───── DATASET ─────

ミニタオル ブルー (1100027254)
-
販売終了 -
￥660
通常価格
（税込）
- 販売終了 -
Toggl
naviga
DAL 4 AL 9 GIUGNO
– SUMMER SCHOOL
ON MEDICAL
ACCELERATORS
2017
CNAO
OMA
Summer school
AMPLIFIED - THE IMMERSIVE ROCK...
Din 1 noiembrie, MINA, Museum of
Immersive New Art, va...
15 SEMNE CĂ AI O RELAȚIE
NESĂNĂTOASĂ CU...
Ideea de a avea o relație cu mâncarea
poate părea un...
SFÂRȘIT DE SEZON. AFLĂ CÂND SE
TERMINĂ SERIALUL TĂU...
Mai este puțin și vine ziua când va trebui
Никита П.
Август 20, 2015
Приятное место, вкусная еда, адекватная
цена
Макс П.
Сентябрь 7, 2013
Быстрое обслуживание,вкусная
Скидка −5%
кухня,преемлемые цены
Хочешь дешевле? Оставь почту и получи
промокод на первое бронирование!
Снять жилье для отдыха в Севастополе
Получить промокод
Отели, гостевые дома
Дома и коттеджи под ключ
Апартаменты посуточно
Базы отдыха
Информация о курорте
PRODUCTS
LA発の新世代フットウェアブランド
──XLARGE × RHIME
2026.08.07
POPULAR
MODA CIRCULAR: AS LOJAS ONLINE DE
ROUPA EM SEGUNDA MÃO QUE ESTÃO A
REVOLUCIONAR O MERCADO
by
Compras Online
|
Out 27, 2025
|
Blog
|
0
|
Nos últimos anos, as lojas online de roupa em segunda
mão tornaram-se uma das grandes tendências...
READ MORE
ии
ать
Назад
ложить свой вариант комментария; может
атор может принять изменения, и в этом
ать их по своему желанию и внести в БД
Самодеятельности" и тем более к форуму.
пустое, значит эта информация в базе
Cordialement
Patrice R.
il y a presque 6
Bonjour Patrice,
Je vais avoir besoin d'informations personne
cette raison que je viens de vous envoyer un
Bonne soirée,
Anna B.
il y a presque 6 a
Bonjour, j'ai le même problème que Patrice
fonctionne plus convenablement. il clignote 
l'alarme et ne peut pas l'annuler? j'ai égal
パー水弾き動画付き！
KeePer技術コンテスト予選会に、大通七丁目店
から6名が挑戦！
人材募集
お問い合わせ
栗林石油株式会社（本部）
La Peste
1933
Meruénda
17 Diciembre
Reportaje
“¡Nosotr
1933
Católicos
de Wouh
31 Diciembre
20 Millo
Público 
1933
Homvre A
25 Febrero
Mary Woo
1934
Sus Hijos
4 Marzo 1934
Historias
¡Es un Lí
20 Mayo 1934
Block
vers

─────

▶ [WHAT IS REQUIRED]: For each line above that includes the word "может", make a copy of that line.

▶ [PROBLEM SOLUTION]:
ложить свой вариант комментария; может
атор может принять изменения, и в этом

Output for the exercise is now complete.